Des agents de la police scientifique et des médecins légistes pénètrent dans l\'immeuble où a été tuée une femme de 47 ans, le 5 avril 2012 à Grigny (Essonne).
Des agents de la police scientifique et des médecins légistes pénètrent dans l'immeuble où a été tuée une femme de 47 ans, le 5 avril 2012 à Grigny (Essonne). (PIERRE VERDY / AFP)

La police est sur les dents en Essonne. Une surveillance renforcée a été mise en place vendredi 6 avril dans le département et doit "monter en puissance" samedi. Objectif : rassurer une population inquiète après quatre meurtres commis avec une même arme en un peu plus de quatre mois, dans un périmètre de moins de dix kilomètres. FTVi vous détaille ce dispositif. 

Des effectifs de police gonflés

Une centaine d'enquêteurs de la Direction centrale de la police judiciaire (DCPJ) ont été réquisitionnés pour tenter d'élucider les quatre crimes commis entre le 27 novembre et le 5 avril. Dans le département, la présence policière "a été multipliée par cinq", a indiqué samedi le maire de Ris-Orangis, Thierry Mandon, à la chaîne de télévision BFM-TV.

Les policiers cherchent à retrouver la trace du meurtrier présumé de deux hommes et deux femmes "sans histoires" et sans lien apparent entre eux. Des similitudes sont apparues entre ces différents drames. Un numéro de téléphone gratuit (0800 33 60 98) et une adresse internet (n791@interieur.gouv.fr) ont été mis en place pour recueillir d'éventuels renseignements.

>> Ce que l'on sait de ces meurtres

Des contrôles accrus

"L'objet principal est de contrôler les comportements suspects", a expliqué le préfet de l'Essonne Michel Fuzeau. Des contrôles routiers et d'identité seront donc effectués afin de retrouver la trace de l'auteur présumé, "un individu de sexe masculin". Le préfet a aussi annoncé "des interventions pour répondre aux alertes données par la population"
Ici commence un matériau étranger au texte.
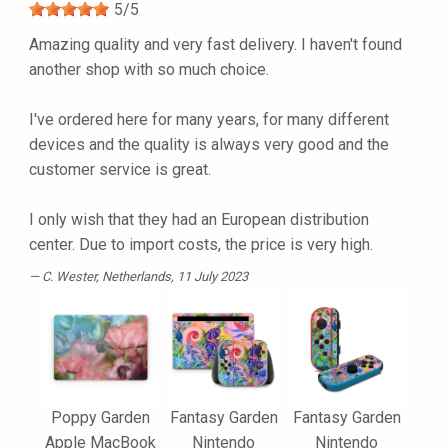
5
/
5
Amazing quality and very fast delivery. I haven't found
another shop with so much choice.
I've ordered here for many years, for many different
devices and the quality is always very good and the
customer service is great.
I only wish that they had an European distribution
center. Due to import costs, the price is very high.
C. Wester
, Netherlands, 11 July 2023
Poppy Garden
Fantasy Garden
Fantasy Garden
Apple MacBook
Nintendo
Nintendo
Mais les policiers recherchent surtout une moto bleue et blanche Suzuki modèle GSXR 750, année 2001, "avec le R du modèle rouge". Le tueur aurait pris la fuite au volant de cet engin. Un appel à témoins a été lancé pour en retrouver la trace, vendredi soir. Selon le Parisien.fr, des contrôles de deux-roues correspondant à celui du tueur "vont se multiplier sur les axes (...) situés dans la région"

Panique des habitants

Outre faire progresser l'enquête, le dispositif doit aussi rassurer la population. L'hypothèse d'un tueur en série inquiète en effet les habitants de Grigny, théâtre d'un dernier meurtre jeudi. "On se demande: A qui le tour ? Il peut tirer sur qui maintenant ?", s'interroge Nouar Khemissa, mère de famille et voisine de la victime Nadjia Boudjemia-Lahcene, lors d'une cérémonie d'hommage organisée par la municipalité.

Dans l'immeuble où ont été tuées les deux premières victimes, leurs voisins racontent qu'ils ne vont plus au parking, ou qu'ils descendent leurs poubelles la peur au ventre. "Pour l’heure, rien ne permet d’affirmer que le ou les tueurs vont s’arrêter là, reconnaît un haut fonctionnaire. Nous n’avons toujours pas déterminé le mobile des trois derniers meurtres. Alors comment savoir si la série ne va pas se poursuivre ?"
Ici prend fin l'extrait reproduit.